We therefore propose that he be placed on a special treatment program whereby he earn himself out of the B unit in two weeks. This goes as follows: On his first 24 hours, he is granted nothing. On day 1 he gets his blanket at night; on day 2, he earns his mattress at night; on day 3 he earns the privilege to work; day 4 he earns his breakfast; on day 5 he earns the privilege of attending 9 a.m. class; on day 6 he earns the privilege of attending group, but if that is not a group day, he can earn an hour’s free time; on day 7 he earns lunch; on day 8 he earns 1 p.m. class; on day 9 he earns supper, on day 10, he earns an hour of free time; on day 11 he earns evening class, but in the absence of that, he is given one-half hour on the unit; on day 12 he is allowed to earn commisary; on day 13, he is finally liberated. Any violations would set him back one day.

(Exhibit P).

Defendants’ counsel conceded in his opening argument that the only clothing Mr. Green was permitted to wear in the cell was his undershorts. The cell was furnished with a combined sink and commode, but Mr. Green was not provided with toilet paper. Witnesses disputed the temperature of the cell, but progress notes state that Mr. Green was given a blanket for six hours on the morning of March 1 before he had earned it “due to the extreme cold weather.” (Exhibit H at 55). If a meal was not yet earned, the plaintiff would be given a sack lunch in his cell instead of an opportunity to eat with others.

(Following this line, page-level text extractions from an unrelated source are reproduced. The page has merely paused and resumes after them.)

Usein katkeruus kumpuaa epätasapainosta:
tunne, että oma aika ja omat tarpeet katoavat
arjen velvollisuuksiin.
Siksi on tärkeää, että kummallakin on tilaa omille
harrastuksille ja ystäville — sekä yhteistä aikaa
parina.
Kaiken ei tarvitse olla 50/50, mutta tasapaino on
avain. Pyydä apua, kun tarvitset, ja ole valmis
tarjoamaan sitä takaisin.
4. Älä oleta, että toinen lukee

With the exception noted above, the plaintiff was deprived of all bedding for a period of six days and five nights between February 25 and March 1. On the evening of March 1, he “earned” a blanket, but that blanket was taken the next morning and was not returned until the evening of March 4, when he was given a blanket and a mattress. (Exhibit H at 60). In the meantime, he had no choice but to sleep directly on the tile floor of his cell. It appears that even after he earned his bedding, it would be taken from him at sunrise and not be returned until bedtime. Mr. Green slowly progressed to the final levels of the program, and on March 24 was released. On March 28 he was again placed on a special treatment program in the same “B unit” after he struck an officer and created a disruption. He was deprived of all bedding for a period of two days and two nights, and a mattress for a period of three days and three nights, with daytime deprivations thereafter. (Exhibit H at 99). He was released from the program on April 23.

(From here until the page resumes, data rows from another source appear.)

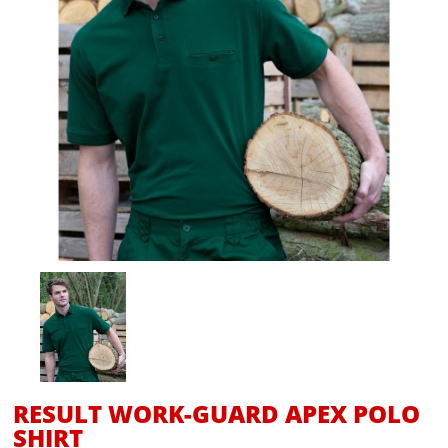
RESULT WORK-GUARD APEX POLO
SHIRT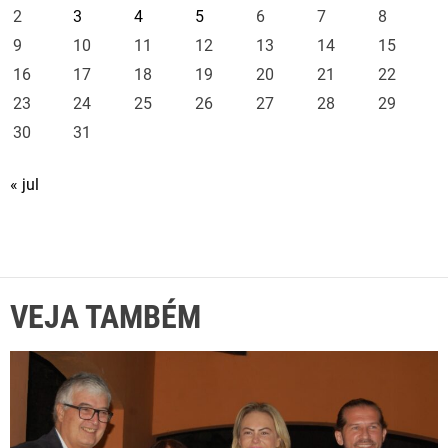
2
3
4
5
6
7
8
9
10
11
12
13
14
15
16
17
18
19
20
21
22
23
24
25
26
27
28
29
30
31
« jul
VEJA TAMBÉM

The plaintiff was discharged from ISMF to the custody of county officials on June 6, 1980. Mr. Green had not yet been tried. When tried, he was found not guilty by reason of insanity. While at ISMF, Mr. Green was never given a hearing or any other proceeding at which his guilt or responsibility for violating rules or expectations could have been adjudicated. The sole adjudicatory proceeding between his arrest and his trial was the state commitment proceeding.